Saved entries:
=== Section Start ===

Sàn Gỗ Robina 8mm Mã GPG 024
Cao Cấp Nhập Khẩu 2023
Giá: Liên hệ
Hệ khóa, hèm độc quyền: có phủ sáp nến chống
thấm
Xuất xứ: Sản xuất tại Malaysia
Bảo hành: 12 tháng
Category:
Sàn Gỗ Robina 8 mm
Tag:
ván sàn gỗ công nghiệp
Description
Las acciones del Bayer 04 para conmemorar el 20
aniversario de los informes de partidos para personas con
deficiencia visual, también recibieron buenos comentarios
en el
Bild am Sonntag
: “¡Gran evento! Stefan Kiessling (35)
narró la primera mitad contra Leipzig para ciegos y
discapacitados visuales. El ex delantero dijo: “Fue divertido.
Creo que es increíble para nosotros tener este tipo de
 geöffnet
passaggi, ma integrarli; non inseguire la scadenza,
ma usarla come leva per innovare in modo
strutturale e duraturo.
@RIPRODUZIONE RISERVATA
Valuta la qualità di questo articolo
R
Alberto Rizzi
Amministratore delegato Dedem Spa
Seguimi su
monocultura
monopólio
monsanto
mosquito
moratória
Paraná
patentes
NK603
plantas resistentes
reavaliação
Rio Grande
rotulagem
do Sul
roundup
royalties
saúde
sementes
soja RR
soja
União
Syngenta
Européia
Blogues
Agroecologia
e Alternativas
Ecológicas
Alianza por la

=== Section End ===
=== Section Start ===

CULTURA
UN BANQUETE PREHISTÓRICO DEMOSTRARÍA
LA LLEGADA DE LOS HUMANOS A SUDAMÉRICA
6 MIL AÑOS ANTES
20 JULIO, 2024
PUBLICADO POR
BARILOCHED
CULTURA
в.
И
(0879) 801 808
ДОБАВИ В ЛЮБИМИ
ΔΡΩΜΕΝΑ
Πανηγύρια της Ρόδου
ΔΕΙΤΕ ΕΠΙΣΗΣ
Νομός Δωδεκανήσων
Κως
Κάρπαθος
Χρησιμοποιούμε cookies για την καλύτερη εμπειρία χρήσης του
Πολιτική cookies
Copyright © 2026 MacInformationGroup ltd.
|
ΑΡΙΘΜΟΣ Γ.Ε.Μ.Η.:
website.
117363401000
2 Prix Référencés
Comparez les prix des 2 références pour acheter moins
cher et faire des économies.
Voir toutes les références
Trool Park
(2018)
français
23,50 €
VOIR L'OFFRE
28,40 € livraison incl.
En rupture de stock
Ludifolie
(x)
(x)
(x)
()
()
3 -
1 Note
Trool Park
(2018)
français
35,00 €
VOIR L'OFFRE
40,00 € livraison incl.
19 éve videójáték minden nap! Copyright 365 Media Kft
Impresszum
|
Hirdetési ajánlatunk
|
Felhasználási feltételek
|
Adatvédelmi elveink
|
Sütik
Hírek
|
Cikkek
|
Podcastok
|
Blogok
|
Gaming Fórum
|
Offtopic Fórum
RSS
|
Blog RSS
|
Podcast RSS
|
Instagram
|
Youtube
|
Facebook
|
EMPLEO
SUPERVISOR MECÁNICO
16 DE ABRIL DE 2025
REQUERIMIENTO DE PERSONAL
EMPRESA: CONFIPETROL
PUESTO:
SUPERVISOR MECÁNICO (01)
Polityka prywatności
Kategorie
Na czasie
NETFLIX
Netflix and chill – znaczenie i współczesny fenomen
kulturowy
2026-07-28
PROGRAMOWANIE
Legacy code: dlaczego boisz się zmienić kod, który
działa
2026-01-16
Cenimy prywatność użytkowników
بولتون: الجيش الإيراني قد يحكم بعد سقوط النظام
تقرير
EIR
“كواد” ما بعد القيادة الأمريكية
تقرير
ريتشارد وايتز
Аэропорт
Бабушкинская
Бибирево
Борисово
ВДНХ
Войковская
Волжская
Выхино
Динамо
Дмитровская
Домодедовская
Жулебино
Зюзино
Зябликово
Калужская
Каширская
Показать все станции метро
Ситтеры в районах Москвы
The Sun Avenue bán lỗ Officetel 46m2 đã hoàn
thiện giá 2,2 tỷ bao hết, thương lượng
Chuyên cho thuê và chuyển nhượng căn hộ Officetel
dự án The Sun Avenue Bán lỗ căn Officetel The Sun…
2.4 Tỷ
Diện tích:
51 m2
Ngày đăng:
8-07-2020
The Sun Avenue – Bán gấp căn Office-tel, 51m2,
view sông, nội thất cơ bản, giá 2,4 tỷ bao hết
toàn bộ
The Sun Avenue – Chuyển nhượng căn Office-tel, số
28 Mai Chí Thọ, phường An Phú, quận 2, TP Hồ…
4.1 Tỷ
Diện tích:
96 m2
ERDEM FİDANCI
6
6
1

=== Section End ===
=== Section Start ===

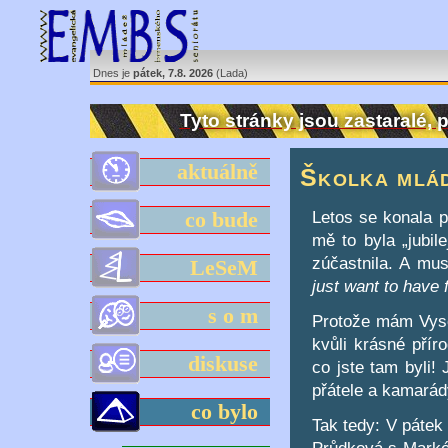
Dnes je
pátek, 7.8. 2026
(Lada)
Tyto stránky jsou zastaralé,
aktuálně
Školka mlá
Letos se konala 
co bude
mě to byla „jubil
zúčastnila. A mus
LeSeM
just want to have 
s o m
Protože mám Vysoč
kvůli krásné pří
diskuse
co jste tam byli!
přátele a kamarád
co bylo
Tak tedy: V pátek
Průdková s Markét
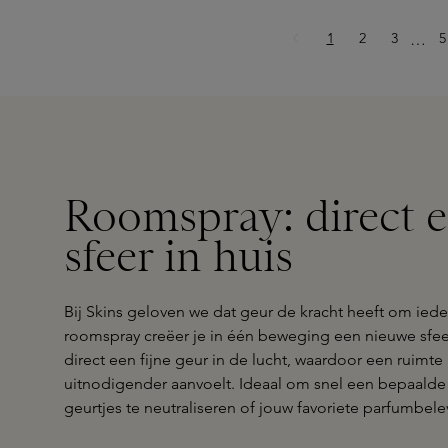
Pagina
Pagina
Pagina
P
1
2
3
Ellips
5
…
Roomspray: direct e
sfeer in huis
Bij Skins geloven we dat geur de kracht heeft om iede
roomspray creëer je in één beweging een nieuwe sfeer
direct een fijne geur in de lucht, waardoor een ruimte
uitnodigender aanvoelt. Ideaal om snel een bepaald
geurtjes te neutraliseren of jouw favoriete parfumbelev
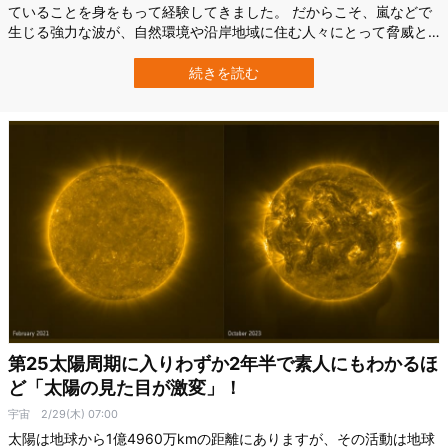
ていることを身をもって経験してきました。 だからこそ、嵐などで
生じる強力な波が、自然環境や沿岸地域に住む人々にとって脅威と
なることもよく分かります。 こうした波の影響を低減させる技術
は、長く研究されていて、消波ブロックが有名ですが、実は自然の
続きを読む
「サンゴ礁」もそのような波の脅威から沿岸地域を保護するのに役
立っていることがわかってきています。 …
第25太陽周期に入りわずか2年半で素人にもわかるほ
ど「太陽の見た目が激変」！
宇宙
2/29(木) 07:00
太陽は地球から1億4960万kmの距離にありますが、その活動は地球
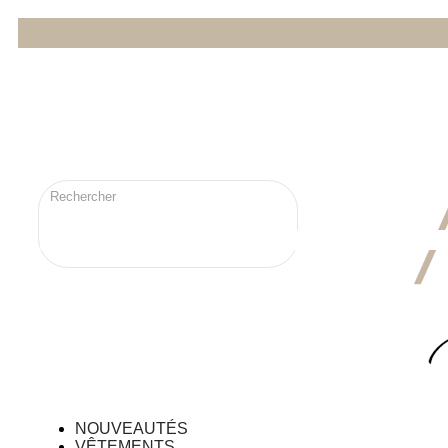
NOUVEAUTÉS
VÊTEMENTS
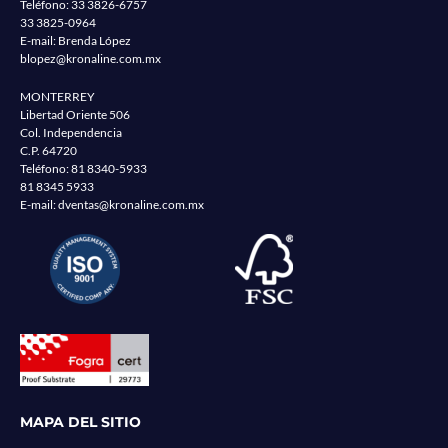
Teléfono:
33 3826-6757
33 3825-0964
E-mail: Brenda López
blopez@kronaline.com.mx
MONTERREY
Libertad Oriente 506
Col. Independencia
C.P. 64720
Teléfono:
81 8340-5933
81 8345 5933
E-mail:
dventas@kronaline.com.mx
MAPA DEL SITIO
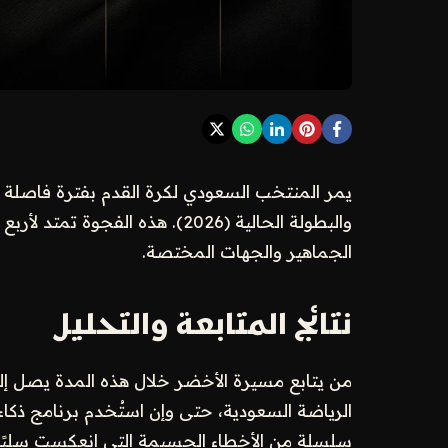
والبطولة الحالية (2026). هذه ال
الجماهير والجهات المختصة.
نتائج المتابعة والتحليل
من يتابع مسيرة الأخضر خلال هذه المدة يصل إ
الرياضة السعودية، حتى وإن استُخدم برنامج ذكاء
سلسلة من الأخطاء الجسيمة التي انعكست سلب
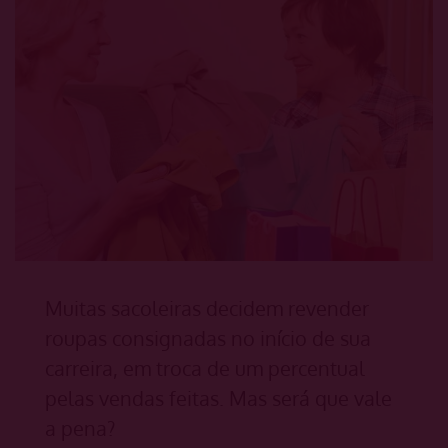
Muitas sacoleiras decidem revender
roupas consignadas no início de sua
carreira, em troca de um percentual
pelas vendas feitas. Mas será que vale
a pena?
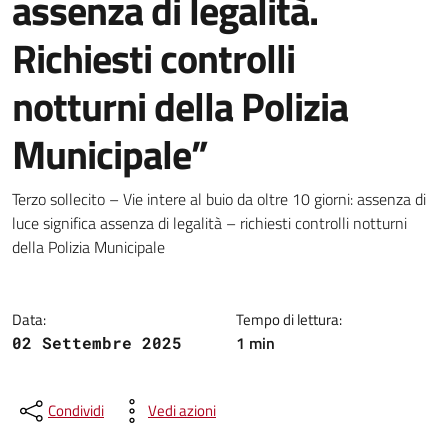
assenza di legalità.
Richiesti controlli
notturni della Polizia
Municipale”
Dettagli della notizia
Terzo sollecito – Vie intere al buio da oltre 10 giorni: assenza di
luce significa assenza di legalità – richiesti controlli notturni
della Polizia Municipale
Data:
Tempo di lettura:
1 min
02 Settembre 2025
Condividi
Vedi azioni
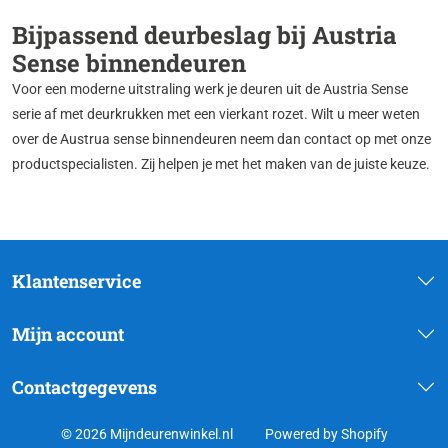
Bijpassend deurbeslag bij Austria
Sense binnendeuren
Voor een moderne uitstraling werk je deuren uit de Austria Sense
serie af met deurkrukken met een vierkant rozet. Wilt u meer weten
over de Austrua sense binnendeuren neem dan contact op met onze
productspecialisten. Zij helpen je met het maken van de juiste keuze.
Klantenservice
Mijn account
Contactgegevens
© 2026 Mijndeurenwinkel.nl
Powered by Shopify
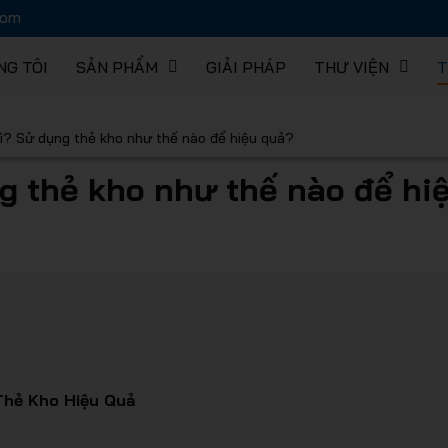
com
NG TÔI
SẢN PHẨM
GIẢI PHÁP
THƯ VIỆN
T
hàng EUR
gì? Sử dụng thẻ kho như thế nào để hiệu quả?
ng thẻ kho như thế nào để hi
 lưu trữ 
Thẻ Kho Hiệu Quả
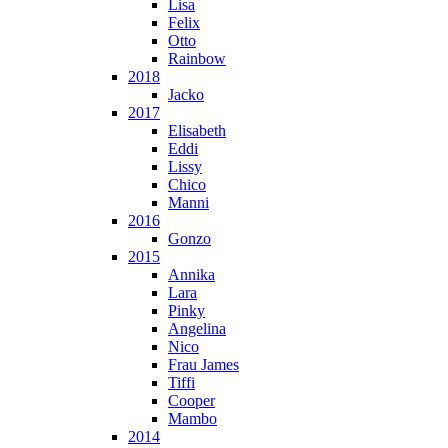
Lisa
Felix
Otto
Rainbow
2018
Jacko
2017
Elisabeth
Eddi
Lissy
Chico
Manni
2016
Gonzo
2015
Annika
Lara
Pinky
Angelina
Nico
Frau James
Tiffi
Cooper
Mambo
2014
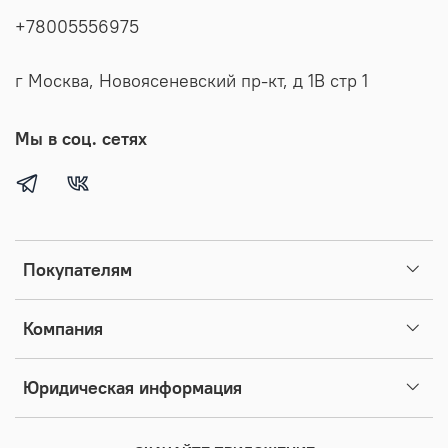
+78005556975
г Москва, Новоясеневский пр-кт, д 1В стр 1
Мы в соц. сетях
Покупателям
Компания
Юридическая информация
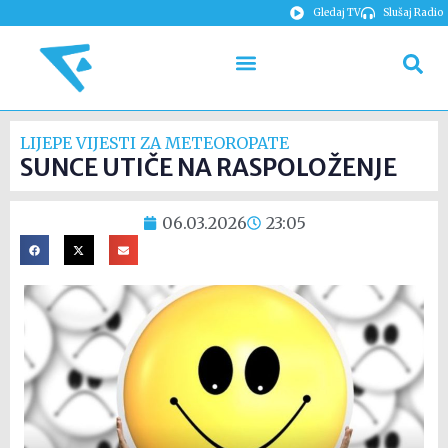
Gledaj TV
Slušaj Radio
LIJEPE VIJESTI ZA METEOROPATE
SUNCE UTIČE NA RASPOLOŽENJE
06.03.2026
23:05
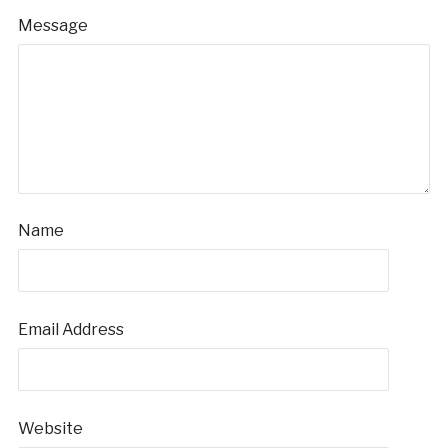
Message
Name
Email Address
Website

=== Section End ===

• WHAT THE TASK ASKS
Output only the stretch above from the line with "geurtjes te neutraliseren" through the line with "Terzo sollecito –", reproduced exactly. Exclude pictures.

• EXPECTED OUTPUT
geurtjes te neutraliseren of jouw favoriete parfumbelev
ていることを身をもって経験してきました。 だからこそ、嵐などで
生じる強力な波が、自然環境や沿岸地域に住む人々にとって脅威と
なることもよく分かります。 こうした波の影響を低減させる技術
は、長く研究されていて、消波ブロックが有名ですが、実は自然の
続きを読む
「サンゴ礁」もそのような波の脅威から沿岸地域を保護するのに役
立っていることがわかってきています。 …
第25太陽周期に入りわずか2年半で素人にもわかるほ
ど「太陽の見た目が激変」！
宇宙
2/29(木) 07:00
太陽は地球から1億4960万kmの距離にありますが、その活動は地球
NOUVEAUTÉS
VÊTEMENTS
Teléfono:
33 3826-6757
33 3825-0964
E-mail: Brenda López
blopez@kronaline.com.mx
MONTERREY
Libertad Oriente 506
Col. Independencia
C.P. 64720
Teléfono:
81 8340-5933
81 8345 5933
E-mail:
dventas@kronaline.com.mx
MAPA DEL SITIO
والبطولة الحالية (2026). هذه ال
الجماهير والجهات المختصة.
نتائج المتابعة والتحليل
من يتابع مسيرة الأخضر خلال هذه المدة يصل إ
الرياضة السعودية، حتى وإن استُخدم برنامج ذكاء
سلسلة من الأخطاء الجسيمة التي انعكست سلب
Muitas sacoleiras decidem revender
roupas consignadas no início de sua
carreira, em troca de um percentual
pelas vendas feitas. Mas será que vale
a pena?
assenza di legalità.
Richiesti controlli
notturni della Polizia
Municipale”
Dettagli della notizia
Terzo sollecito – Vie intere al buio da oltre 10 giorni: assenza di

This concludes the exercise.